I met this girl some years ago. We were never really friends but she was really adorable. Last year my friends and I found out she was pregnant. She was twenty years old, just starting college, let’s just say I was chocked. When the baby came there were no pictures or texts saying how great it was to finally see the baby’s face. The first picture of that cute girl came after 4 months. She was sick. There was tubes all over her, and it was sad — but I knew that, no matter what the baby had, my friend was happy, because her baby was there. Her baby was born and, okay, it wasn’t perfect, but it was hers. Everyone wants to have something that is yours.

Some months later came the news: the baby was dead. The baby died. My friend’s daughter no longer exists in this world. We always knew she was sick — probably she was born with a syndrome, which doesn’t mean she was sick, but her condition was of a sick child, with all the tubes, I don’t even know if she ever left the hospital. We never thought she would die. Maybe my friend knew she wasn’t going to live a long and healthy life — maybe she knew that her presence in this world would be short, maybe she knew that even before she was born — but that night I cried, and I bet she did too. It wasn’t all about me. I cried because my friend just lost her baby.
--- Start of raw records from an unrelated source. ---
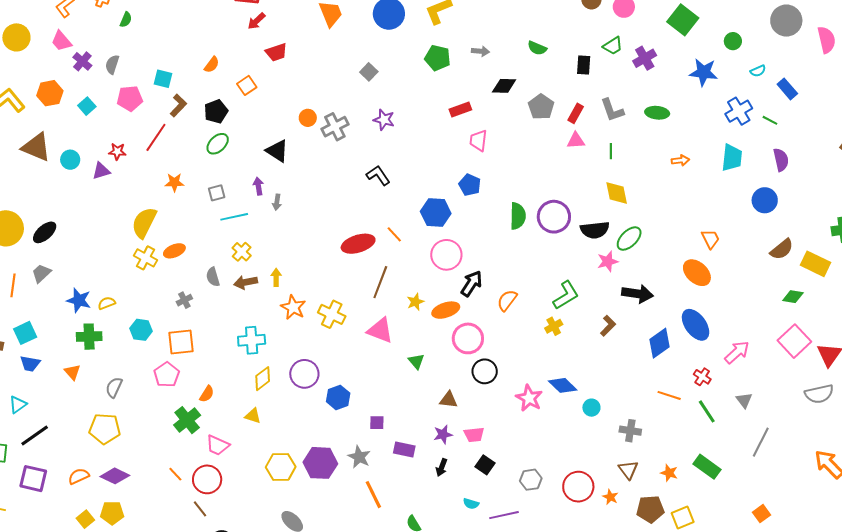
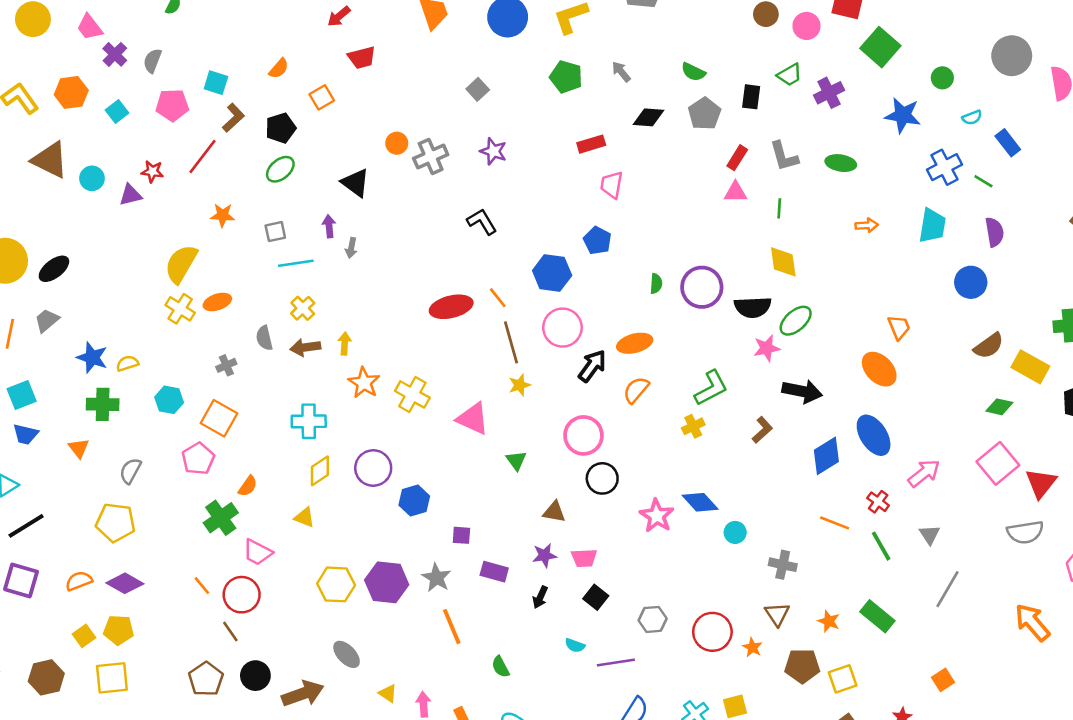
gray arrow: (481, 51) -> (621, 72), turned -138
gray pentagon: (541, 107) -> (704, 114), moved
green semicircle: (518, 216) -> (656, 284), size x0.6
brown line: (380, 282) -> (511, 342), moved, turned -40
orange ellipse: (446, 310) -> (635, 343), moved
orange square: (181, 342) -> (219, 418), turned 32

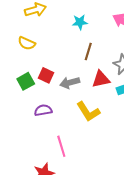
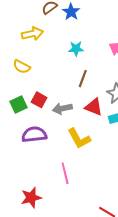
red triangle: (101, 79) -> (94, 107), turned 30
purple semicircle: (43, 110) -> (34, 134), size x1.4
pink line: (61, 146) -> (65, 173), moved

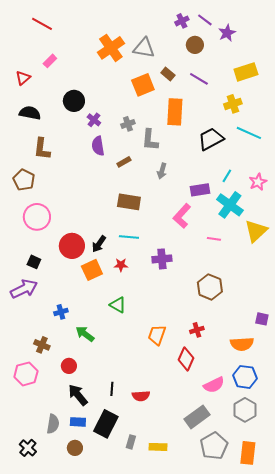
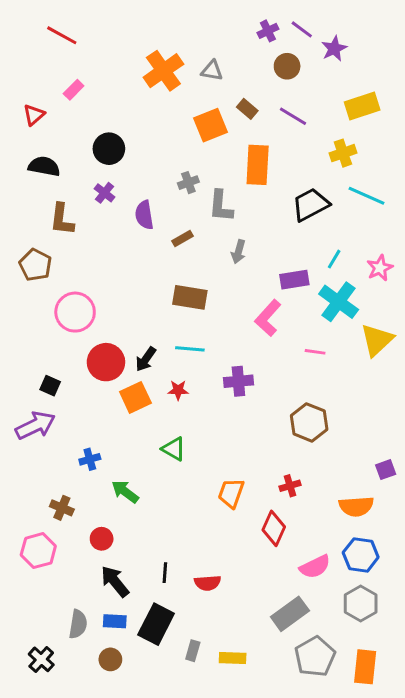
gray triangle: (144, 48) -> (212, 71), size x0.7
purple cross: (94, 120) -> (105, 193), moved
pink circle: (37, 217) -> (75, 312), moved
purple square: (262, 319) -> (386, 470), turned -32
My friend had to keep living her life, even though her baby was dead. My friend had to look at the baby stuff everyday and remember that that baby no longer exists as a real person in the real world. You can say whatever you want about her spirit still be alive or something, but the truth is — how could my friend live without her baby? How can we live after someone been taken away from us like this?
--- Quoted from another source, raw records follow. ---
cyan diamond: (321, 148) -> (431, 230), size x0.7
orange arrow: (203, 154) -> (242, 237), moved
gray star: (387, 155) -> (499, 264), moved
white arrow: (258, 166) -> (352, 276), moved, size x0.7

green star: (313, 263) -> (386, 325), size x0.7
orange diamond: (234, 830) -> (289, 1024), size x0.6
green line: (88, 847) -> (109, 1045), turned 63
I had another friend whose father died. We never knew how, why or when, and he never told us — maybe he doesn’t even knew his father — but I still think that, no matter what happened, there is a scar in my friend’s chest that it’s never going to heal. I don’t know how he deals with this — maybe he pretends it doesn’t exists, but what if? What if he cries at night every week thinking about his mother alone? What if he wants to punch something — anything — just to get rid of the frustration of his own existence? How was the father’s day after his father died? What if he still keep the cards he did for his father at school, thinking someday he will give it to him — or at least show that to someone who wouldn’t laugh or thinks he’s crazy. Maybe he’s waiting for someone to give him a confirmation that he can finally talk about his father. This someone was never me or my friends. We never knew much about this, but my mind can’t stop thinking about his pain — we don’t even talk much now, but I still feel like I need to take away his pain somehow.
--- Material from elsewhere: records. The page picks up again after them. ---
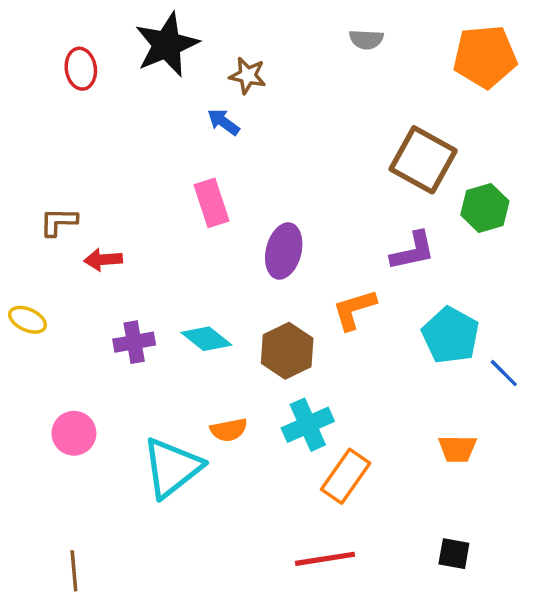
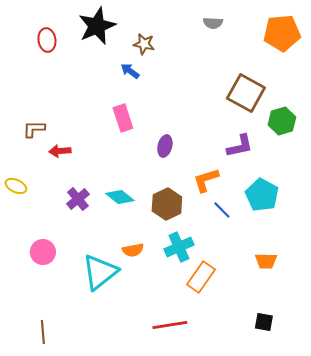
purple ellipse: (284, 251) -> (165, 146), size x0.7
purple cross: (134, 342) -> (78, 199), turned -30
blue line: (504, 373) -> (222, 210), moved
red line: (325, 559) -> (170, 325), moved

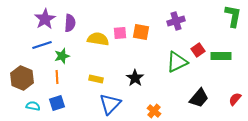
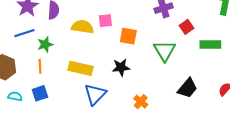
orange square: (141, 32) -> (128, 36), moved
red square: (198, 50) -> (186, 27), moved
green triangle: (177, 62) -> (165, 51), turned -35
black star: (135, 78) -> (121, 67), turned 30
yellow rectangle: (96, 79) -> (80, 68), size x1.6

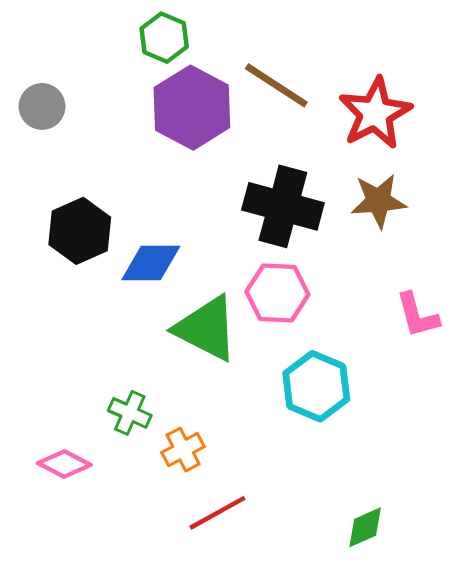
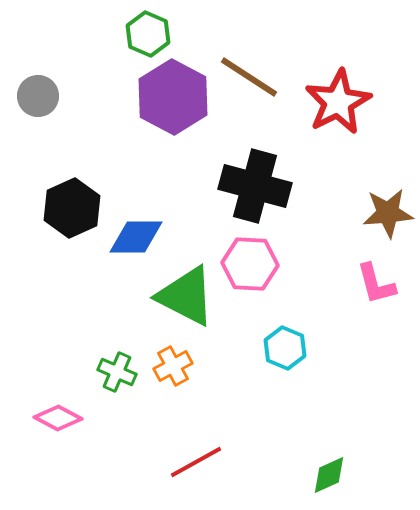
brown star: (378, 201) -> (388, 213), moved
cyan hexagon: (316, 386) -> (285, 348), size x0.7
orange cross: (183, 450) -> (173, 366), moved

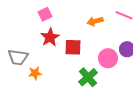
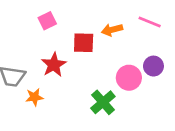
red star: (50, 37) -> (54, 65), moved
red square: (73, 47) -> (84, 43), moved

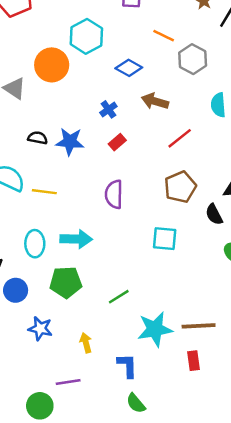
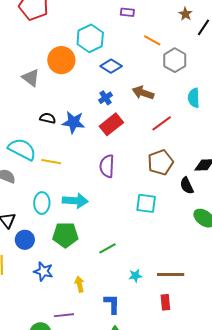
blue diamond: (129, 68) -> (111, 66), moved
red rectangle: (117, 142) -> (111, 124), size x1.6
cyan star: (155, 329) -> (135, 276), size x0.5

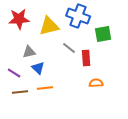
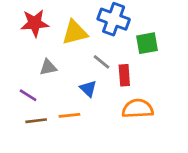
blue triangle: (38, 68) -> (88, 89), moved
orange semicircle: (96, 83) -> (138, 109), size x1.6

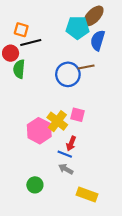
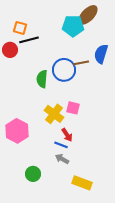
blue semicircle: (98, 40) -> (101, 54), moved
green semicircle: (19, 69) -> (42, 79), moved
pink hexagon: (39, 131) -> (17, 131), moved
red arrow: (71, 143) -> (67, 135), turned -56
And the list goes on and on. I know several people who lost someone special, but my friend’s baby was the worst, because I have a baby too. She doesn’t came out of me, but I do feel we are the same person, we are connected by something bigger than anything else — as if my life had no meaning before her, as if I spent seventeen years being miserable and incomplete, until she came and I found myself. That’s the main reason I cried when my friend’s baby died — because i keep thinking about how terrible it would be if my baby died, i keep putting myself in this situation. I just found out I can’t control. She might go to school one day and at night she doesn’t exist anymore. Things can go wrong. Everything can go wrong and I can’t control and — that’s the part when I’m already sobbing — I can’t stand having no control of this. What if something goes wrong? What if in one minute she’s here and in the next she’s not? How am I supposed to keep living without her? How am I supposed to go through her stuff, how am I supposed to wake up every morning thinking she’s not there, she’s no longer a part of me — the part that I waited so much to have is gone. Now I’m incomplete again. How can we move on after someone we love goes away? How can we build everything from the beginning if we lost our foundation — if we lost everything that was keeping us there?

I don’t like thinking about that, but it keeps coming to me like flashes, and now more than ever. Because I feel lonely. I feel like a part of me — the part I always had — is going away, and I can’t make it stay. I can’t hold all of my pieces together, at least not alone, I’m not strong enough to do this alone. I can think about how hard it was to loose everyone I lost, but the worst of all was losing me in the process. But she’s still here, and everyone says that she’s the one who’s never going to leave. But what if she doesn’t want me around someday? What if I hurt her? What if life take her away from me? I keep having nightmares about leaving her alone, about forgetting her in dangerous places, about seeing her dead and I wake up crying in every single one of them. I wake up in the morning and cry because I’ll not see her for several hours, I feel bad when I go out with my friends because I need to stay with her. She’s the person who’s holding my pieces together — she doesn’t even know that — and I can’t stop thinking: what if she’s gone? What if I’m not around to help? What if she just grow up like everyone else and one day I become unnecessary? I feel like I need to live every single moment with her now because it might never happen again. Because if she’s gone I might go too. There is no point of staying in this world is she’s not there.

I hope my friend doesn’t think the same way.